Glossary
Conic Sections
Curves formed by the intersection of a plane with a double-napped cone, including circles, ellipses, parabolas, and hyperbolas, which often have standard parametric forms.
Example:
The orbits of planets around the sun are classic examples of conic sections, specifically ellipses, which can be precisely described using parametric equations.
Domain of 't'
The set of all possible values for the parameter 't' that define the specific portion or entire extent of a parametrized curve.
Example:
For a full circle, the domain of 't' is typically 0 ≤ t < 2π, ensuring one complete revolution without retracing.
Ellipses (Parametrization)
The method of defining an elliptical curve using parametric equations, typically involving cosine and sine functions for the x and y coordinates, respectively, centered at (h, k).
Example:
To simulate the motion of a point around an oval track, one might use ellipses (parametrization) with x(t) = h + a cos(t) and y(t) = k + b sin(t) to define its path.
Hyperbolas (Parametrization)
The technique of representing a hyperbolic curve using parametric equations, which commonly involve secant and tangent functions, depending on whether the hyperbola opens horizontally or vertically.
Example:
In physics, the path of a particle repelled by a force might follow a hyperbola, which can be described using hyperbolas (parametrization) to model its trajectory.
Implicit Functions
Functions where the dependent variable is not explicitly isolated on one side of the equation, often defining a relationship between x and y without directly stating y as a function of x.
Example:
The equation x² + y² = 25 is an implicit function that describes a circle, where y is not explicitly defined in terms of x.
Parabolas (Parametrization)
The process of representing a parabolic curve using parametric equations, often by setting one coordinate equal to 't' and expressing the other in terms of 't'.
Example:
A projectile's path, which is a parabola, can be described using parabolas (parametrization), where x(t) and y(t) depend on time t to show its horizontal and vertical positions.
Parameter ('t')
The independent variable used in parametric equations, which typically represents time, an angle, or another quantity that determines the position of a point on a curve.
Example:
In the parametric equations for a projectile's flight, the parameter 't' often represents the elapsed time in seconds, dictating the projectile's location.
Parametrization
A method of defining a curve using a single independent variable, typically 't', where the x and y coordinates are expressed as functions of 't'. This allows describing the curve's path over time or another changing quantity.
Example:
To describe the path of a satellite orbiting Earth, engineers use parametrization to define its x and y positions at any given time t.
Parametrizing Functions (y=f(x))
The process of converting a function explicitly defined as *y = f(x)* into parametric equations by setting *x(t) = t* and *y(t) = f(t)*.
Example:
To trace the graph of y = x² + 3 in a graphing calculator that accepts parametric input, one can use parametrizing functions by setting x(t) = t and y(t) = t² + 3.
Parametrizing Inverse Functions (x=f⁻¹(y))
The process of converting an inverse function *x = f⁻¹(y)* into parametric equations by setting *x(t) = f⁻¹(t)* and *y(t) = t*.
Example:
If you have a function like x = √y, you can use parametrizing inverse functions to represent it as x(t) = √t and y(t) = t, effectively swapping the roles of x and y.
Semi-major axis ('a')
For an ellipse, 'a' represents half the length of the longest diameter.
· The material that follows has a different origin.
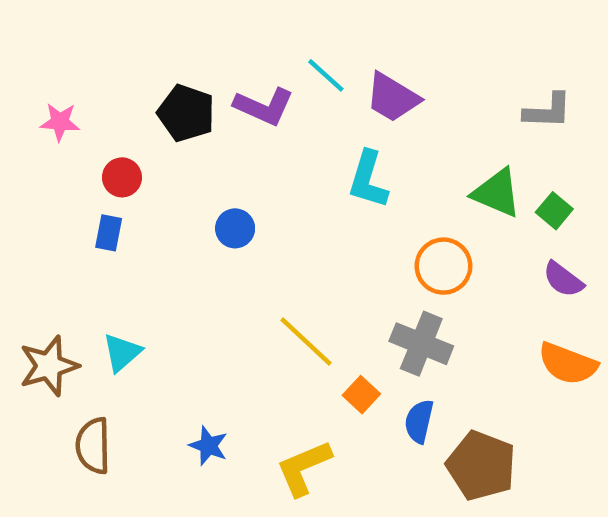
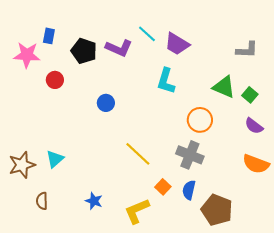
pink star: (60, 122) -> (27, 55), size x1.5
blue rectangle: (109, 233) -> (49, 36), moved
orange square: (361, 395) -> (163, 187), moved
brown semicircle: (93, 446) -> (42, 201), size x0.7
For a hyperbola, it's the distance from the center to a vertex along the transverse axis.
Example:
In the parametric equation for an elliptical orbit, a larger value for the semi-major axis ('a') indicates a wider and longer orbit.
Semi-minor axis ('b')
For an ellipse, 'b' represents half the length of the shortest diameter, perpendicular to the semi-major axis. For a hyperbola, it relates to the conjugate axis.
Example:
A smaller value for the semi-minor axis ('b') in an ellipse makes the shape appear more elongated or 'squashed'.
Unit Circle
A circle centered at the origin with a radius of 1, commonly parametrized using trigonometric functions like *x(t) = cos(t)* and *y(t) = sin(t)*.
Example:
When studying trigonometry, the coordinates of points on the unit circle are often given by (cos θ, sin θ), which is a fundamental example of parametrization.